(Stored data entries)
########

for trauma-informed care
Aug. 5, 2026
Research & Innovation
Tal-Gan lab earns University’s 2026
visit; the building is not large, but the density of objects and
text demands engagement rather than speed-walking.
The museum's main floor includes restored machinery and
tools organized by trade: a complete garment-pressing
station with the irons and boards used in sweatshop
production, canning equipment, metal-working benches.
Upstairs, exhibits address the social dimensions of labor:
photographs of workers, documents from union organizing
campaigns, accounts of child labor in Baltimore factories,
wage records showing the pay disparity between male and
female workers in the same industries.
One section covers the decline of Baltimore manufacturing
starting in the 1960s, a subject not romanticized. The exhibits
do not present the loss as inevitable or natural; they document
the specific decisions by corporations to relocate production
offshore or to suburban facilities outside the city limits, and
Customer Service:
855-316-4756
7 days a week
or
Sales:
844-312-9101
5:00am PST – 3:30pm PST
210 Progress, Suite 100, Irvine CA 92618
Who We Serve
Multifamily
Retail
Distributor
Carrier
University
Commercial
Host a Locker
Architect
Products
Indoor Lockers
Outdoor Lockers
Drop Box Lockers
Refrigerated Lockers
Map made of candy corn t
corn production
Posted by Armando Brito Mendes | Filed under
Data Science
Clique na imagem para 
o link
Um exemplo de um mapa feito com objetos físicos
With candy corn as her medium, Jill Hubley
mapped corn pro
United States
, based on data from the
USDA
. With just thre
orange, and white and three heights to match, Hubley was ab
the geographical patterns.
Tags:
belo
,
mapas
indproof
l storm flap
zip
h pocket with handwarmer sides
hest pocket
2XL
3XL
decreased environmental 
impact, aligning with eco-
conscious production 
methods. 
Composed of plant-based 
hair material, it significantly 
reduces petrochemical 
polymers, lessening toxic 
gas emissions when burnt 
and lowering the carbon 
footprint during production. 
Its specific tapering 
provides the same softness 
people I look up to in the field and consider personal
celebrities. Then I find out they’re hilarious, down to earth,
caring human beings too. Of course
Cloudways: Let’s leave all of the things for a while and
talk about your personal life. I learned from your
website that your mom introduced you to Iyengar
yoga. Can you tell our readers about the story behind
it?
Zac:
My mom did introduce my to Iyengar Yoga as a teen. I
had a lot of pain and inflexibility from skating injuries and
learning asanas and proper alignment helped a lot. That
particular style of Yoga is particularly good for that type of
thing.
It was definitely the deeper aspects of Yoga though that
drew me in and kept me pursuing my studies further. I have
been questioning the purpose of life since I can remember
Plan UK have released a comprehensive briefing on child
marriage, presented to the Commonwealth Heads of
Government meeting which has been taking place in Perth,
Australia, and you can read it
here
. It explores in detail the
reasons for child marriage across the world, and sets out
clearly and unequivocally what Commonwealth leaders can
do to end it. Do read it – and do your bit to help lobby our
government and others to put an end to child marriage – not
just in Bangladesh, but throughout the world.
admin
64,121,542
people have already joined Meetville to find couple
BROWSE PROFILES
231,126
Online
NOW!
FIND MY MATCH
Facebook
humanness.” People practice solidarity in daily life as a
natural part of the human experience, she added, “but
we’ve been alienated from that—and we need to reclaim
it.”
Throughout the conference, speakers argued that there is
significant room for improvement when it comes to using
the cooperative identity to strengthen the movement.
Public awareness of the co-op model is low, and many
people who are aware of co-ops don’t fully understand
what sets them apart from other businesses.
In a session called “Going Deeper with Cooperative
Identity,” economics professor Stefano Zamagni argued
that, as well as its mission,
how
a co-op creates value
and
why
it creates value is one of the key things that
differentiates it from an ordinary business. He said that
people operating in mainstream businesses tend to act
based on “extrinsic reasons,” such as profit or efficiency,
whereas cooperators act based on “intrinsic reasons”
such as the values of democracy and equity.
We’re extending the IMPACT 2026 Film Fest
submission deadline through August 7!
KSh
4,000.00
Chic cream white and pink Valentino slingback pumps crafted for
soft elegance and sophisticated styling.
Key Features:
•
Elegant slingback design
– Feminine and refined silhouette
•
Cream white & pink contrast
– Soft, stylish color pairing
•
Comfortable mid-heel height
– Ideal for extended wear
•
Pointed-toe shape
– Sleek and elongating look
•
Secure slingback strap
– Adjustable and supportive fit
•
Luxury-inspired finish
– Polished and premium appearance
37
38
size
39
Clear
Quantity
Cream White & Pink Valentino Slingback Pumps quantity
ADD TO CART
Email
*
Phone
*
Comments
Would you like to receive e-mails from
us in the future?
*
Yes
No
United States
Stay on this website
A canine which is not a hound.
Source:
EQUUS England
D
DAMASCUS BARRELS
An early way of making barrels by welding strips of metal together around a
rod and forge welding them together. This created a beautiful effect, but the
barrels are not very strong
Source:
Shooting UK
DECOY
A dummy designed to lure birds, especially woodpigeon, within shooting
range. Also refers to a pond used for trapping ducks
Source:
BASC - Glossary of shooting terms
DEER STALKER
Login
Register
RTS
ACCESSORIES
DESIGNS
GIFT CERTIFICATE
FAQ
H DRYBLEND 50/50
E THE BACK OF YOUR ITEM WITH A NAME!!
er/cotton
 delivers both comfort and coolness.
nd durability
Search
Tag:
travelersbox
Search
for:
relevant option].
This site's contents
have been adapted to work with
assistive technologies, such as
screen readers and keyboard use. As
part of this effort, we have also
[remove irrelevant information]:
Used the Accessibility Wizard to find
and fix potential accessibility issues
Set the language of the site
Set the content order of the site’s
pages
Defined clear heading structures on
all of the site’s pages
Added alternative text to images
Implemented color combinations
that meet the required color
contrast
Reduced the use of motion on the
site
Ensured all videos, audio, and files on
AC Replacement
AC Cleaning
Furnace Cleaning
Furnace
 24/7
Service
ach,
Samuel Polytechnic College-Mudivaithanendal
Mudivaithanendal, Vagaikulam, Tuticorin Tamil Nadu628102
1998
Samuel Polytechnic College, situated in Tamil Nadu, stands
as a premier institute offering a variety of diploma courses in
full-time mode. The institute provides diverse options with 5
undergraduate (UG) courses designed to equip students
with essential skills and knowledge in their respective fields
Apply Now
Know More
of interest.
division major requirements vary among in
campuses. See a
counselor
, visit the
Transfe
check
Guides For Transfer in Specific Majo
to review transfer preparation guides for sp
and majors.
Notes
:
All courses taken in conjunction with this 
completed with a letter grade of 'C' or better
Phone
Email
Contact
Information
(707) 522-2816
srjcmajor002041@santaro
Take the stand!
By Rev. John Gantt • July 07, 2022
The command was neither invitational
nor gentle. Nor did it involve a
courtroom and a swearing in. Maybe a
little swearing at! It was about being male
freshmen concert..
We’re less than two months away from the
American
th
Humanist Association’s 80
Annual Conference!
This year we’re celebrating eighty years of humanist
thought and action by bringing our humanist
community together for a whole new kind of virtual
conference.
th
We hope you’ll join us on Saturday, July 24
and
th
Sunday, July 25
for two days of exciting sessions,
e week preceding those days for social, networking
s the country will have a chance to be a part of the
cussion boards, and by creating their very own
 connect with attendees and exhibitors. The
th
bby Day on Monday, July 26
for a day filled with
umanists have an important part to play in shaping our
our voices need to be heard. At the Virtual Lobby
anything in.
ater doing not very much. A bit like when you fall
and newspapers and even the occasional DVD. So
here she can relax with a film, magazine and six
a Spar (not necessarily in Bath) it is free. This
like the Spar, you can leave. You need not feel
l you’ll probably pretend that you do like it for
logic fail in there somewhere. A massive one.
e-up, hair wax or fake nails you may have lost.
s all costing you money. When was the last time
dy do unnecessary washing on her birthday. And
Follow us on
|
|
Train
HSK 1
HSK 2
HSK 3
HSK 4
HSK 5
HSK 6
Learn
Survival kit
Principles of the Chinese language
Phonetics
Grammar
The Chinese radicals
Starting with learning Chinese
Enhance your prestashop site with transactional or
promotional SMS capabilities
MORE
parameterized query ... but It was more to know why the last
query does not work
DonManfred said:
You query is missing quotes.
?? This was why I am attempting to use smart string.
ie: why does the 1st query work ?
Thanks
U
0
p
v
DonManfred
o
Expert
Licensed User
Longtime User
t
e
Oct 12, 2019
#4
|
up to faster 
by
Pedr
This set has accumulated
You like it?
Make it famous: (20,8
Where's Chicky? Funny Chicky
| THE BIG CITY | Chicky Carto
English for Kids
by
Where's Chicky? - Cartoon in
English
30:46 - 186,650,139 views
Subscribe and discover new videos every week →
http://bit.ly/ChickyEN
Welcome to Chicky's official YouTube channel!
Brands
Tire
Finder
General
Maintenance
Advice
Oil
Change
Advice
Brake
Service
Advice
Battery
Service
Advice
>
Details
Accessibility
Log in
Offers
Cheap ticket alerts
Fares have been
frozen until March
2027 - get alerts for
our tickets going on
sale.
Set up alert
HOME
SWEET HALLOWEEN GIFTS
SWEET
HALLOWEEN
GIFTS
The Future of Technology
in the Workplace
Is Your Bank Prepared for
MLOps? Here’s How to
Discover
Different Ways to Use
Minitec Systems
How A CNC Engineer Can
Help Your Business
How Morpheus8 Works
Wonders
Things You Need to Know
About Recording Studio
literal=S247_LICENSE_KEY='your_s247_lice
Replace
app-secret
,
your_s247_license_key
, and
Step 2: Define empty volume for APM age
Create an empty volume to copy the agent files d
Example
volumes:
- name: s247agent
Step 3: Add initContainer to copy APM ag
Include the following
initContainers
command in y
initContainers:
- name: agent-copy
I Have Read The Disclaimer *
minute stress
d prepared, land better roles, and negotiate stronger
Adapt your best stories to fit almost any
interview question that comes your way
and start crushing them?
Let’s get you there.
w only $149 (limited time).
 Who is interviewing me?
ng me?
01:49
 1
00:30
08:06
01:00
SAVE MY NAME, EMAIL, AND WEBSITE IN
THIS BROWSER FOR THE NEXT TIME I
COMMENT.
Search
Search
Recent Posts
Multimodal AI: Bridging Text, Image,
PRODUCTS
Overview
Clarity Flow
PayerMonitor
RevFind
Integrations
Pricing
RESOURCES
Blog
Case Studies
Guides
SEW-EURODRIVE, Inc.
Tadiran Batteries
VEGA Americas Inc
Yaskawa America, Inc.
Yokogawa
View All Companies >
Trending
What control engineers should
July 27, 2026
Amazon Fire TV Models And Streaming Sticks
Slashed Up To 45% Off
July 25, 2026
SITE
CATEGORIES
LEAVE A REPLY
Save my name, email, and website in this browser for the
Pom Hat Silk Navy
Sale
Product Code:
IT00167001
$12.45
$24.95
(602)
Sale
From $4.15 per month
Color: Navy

########

# [TASK TO COMPLETE]
List the lines of the records where "world" occurs.

# [RESULT FOR THIS EXERCISE]
reasons for child marriage across the world, and sets out
just in Bangladesh, but throughout the world.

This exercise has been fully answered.